His small, unwinking eyes met mine.

"There are demons," he said in a low voice.

"Demons in human form," I nodded. "Some were at Cherry Valley a year ago."

"There are witches," he said.

I shook my head: "None."

"And Giants of Stone, and Flying Heads, and the Dead Hunter, and the Lake Serpent," he persisted sullenly.

"There never were either giants or witches," I replied.

The Mole looked up from his Testament in surprise, but said nothing. Yet, by his expression I knew he was thinking of the Witch of Endor, and the Dukes of Edom, and the giants of the scriptures. But it seemed hopeless to modify his religious teachings by any self-developed theories of mine.

All I desired to do was to keep this pagan Huron from tampering with my warriors' nerves.

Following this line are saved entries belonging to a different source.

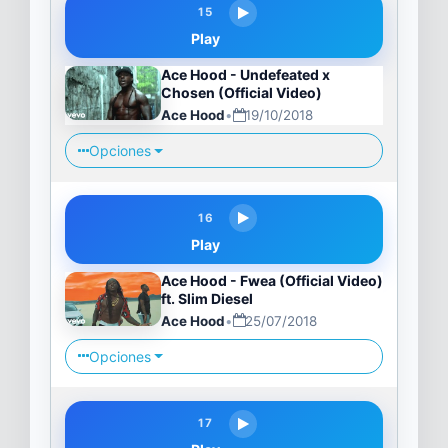
15
Play
Ace Hood - Undefeated x
Chosen (Official Video)
Ace Hood
•
19/10/2018
Opciones
16
Play
Ace Hood - Fwea (Official Video)
ft. Slim Diesel
Ace Hood
•
25/07/2018
Opciones
17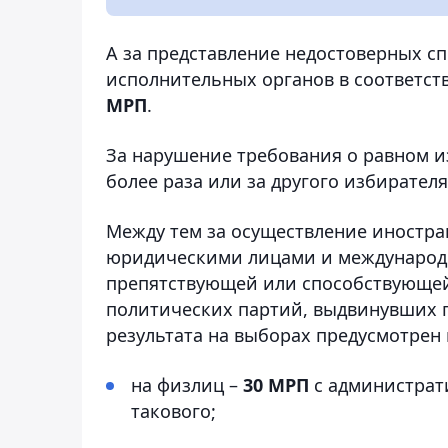
А за представление недостоверных 
исполнительных органов в соответс
МРП
.
За нарушение требования о равном и
более раза или за другого избирател
Между тем за осуществление иностра
юридическими лицами и международ
препятствующей или способствующе
политических партий, выдвинувших 
результата на выборах предусмотрен
на физлиц –
30 МРП
с администрат
такового;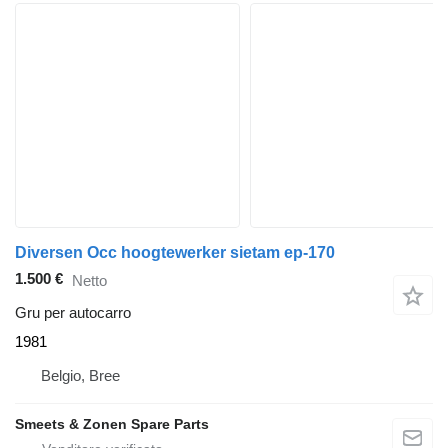
Diversen Occ hoogtewerker sietam ep-170
1.500 €
Netto
Gru per autocarro
1981
Belgio, Bree
Smeets & Zonen Spare Parts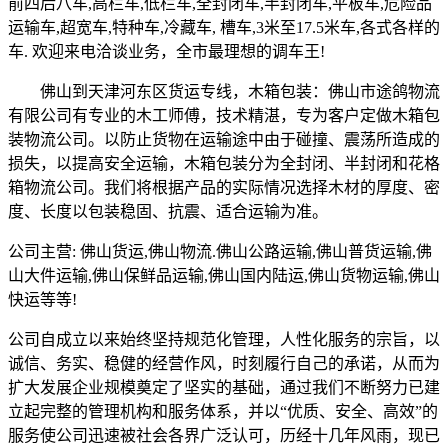
前四后八车
,
高栏车
,
低栏车
,
全封闭车
,
半封闭车
,
平板车
,
危险品
运输车
,
超宽车
,
特种车
,
冷藏车
,
槽车
,3
米至
17.5
米车
,
各式各样的
车
.
欢迎来电洽谈业务，全市最理想的调车王
!
佛山到天津河东区货运专线，木箱包装：佛山市途鸽物流
有限公司有专业的木工师傅，技术精湛，专为客户定做木箱包
装物流公司。以防止货物在运输途中由于碰撞、震荡所造成的
损失，以提高安全运输，木箱包装分为全封闭、半封闭和花格
箱物流公司。我们将根据产品的实际情况选择木材的厚度、密
度、长度以包装稳固、抗震、适合运输为准。
公司主营
:
佛山货运
,
佛山物流
.
佛山公路运输
,
佛山普货运输
,
佛
山大件运输
,
佛山保鲜品运输
,
佛山国内陆运
,
佛山货物运输
,
佛山
快运等等
!
公司自成立以来始终坚持规范化管理，人性化服务的宗旨，以
诚信、务实、稳健的经营作风，时刻履行自己的承诺，从而为
扩大发展企业规模奠定了坚实的基础，通过我们不断努力已建
立起完整的管理机构和服务体系，并以“优质、安全、高效”的
服务使公司迅速被社会各界广泛认可，历经十几年风雨，现已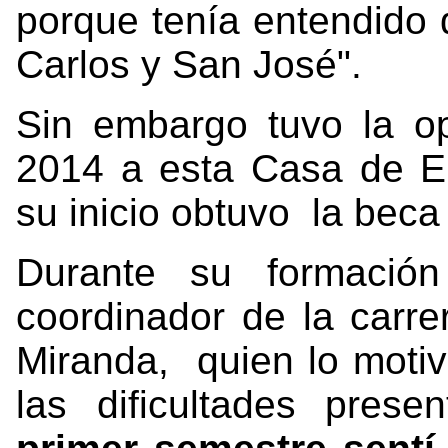
porque tenía entendido 
Carlos y San José".
Sin embargo tuvo la op
2014 a esta Casa de 
su inicio obtuvo la bec
Durante su formació
coordinador de la carre
Miranda, quien lo motiv
las dificultades pres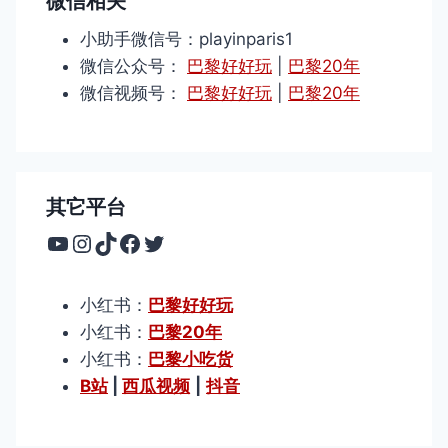
微信相关
小助手微信号：playinparis1
微信公众号：
巴黎好好玩
|
巴黎20年
微信视频号：
巴黎好好玩
|
巴黎20年
其它平台
YouTube
Instagram
TikTok
Facebook
Twitter
小红书：
巴黎好好玩
小红书：
巴黎20年
小红书：
巴黎小吃货
B站
|
西瓜视频
|
抖音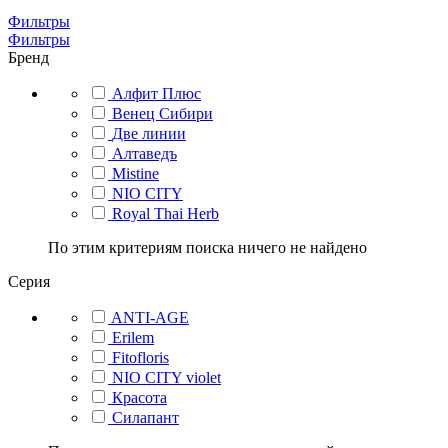
Фильтры
Фильтры
Бренд
Алфит Плюс
Венец Сибири
Две линии
Алтаведъ
Mistine
NIO CITY
Royal Thai Herb
По этим критериям поиска ничего не найдено
Серия
ANTI-AGE
Erilem
Fitofloris
NIO CITY violet
Красота
Силапант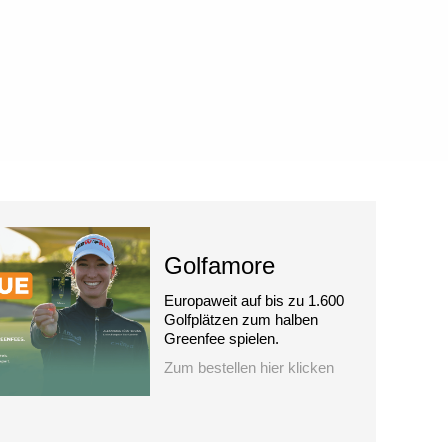
Golfamore
Europaweit auf bis zu 1.600
Golfplätzen zum halben
Greenfee spielen.
Zum bestellen hier klicken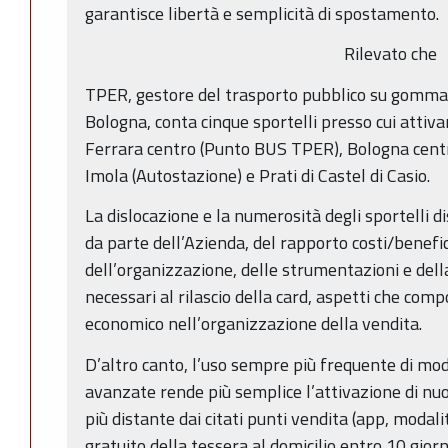
garantisce libertà e semplicità di spostamento.
Rilevato che
TPER, gestore del trasporto pubblico su gomma 
Bologna, conta cinque sportelli presso cui atti
Ferrara centro (Punto BUS TPER), Bologna centr
Imola (Autostazione) e Prati di Castel di Casio.
La dislocazione e la numerosità degli sportelli
da parte dell’Azienda, del rapporto costi/benefic
dell’organizzazione, delle strumentazioni e del
necessari al rilascio della card, aspetti che c
economico nell’organizzazione della vendita.
D’altro canto, l’uso sempre più frequente di mo
avanzate rende più semplice l’attivazione di nu
più distante dai citati punti vendita (app, modali
gratuito della tessera al domicilio entro 10 giorni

And it required but little of the supernatural to accomplish this.

No Indian, however brave and faithful and wise in battle, however cunning and tireless and unerring on forest trail or on uncharted waters, could remain entirely undisturbed by any menace of invisible evil. For they were an impulsive race, ever curbing their impulses and blindly seeking for reason. But what appealed to their emotions and their imagination still affected them most profoundly, and hampered the slow, gradual, but steady development of a noble race emerging by its own efforts from absolute and utter ignorance.

I said quietly: "After all, the Master of Life stands sentry while the guiltless sleep!"

"Amen," said the Mole, lifting his calm eyes to the roof of leaves above.

An owl began to hoot—one of those great, fierce cat-owls of the North. Every Indian listened.

The Sagamore said pleasantly to the Wyandotte:

"It is as though he were calling the lynxes together—as Amochol the Accursed summons his Cat-People to the sacrifice."

"I know nothing of Amochol and his sacrifices," said the Wyandotte carelessly.

"Yet you Wyandottes border the Western Gate."

The Huron shrugged.

"Hear the Eared One squall," said Grey-Feather, as the great owl yelled through the darkening forest.

"One would think to hear an Erie speaking," said the Sagamore, looking steadily at the Black-Snake. But the latter seemed totally unaware of what amounted now to a persistent baiting.

"They say," continued the Sagamore, "that the Erie priesthood learned from the Nez Perces a strange and barbarous fashion."

"What fashion?" asked Grey-Feather, so innocently that I could not determine whether he was playing into the Sagamore's hands.

"The fashion of wearing the hair in a short, stiff ridge," said the Mohican. "Has the Black-Snake ever seen it worn that way?"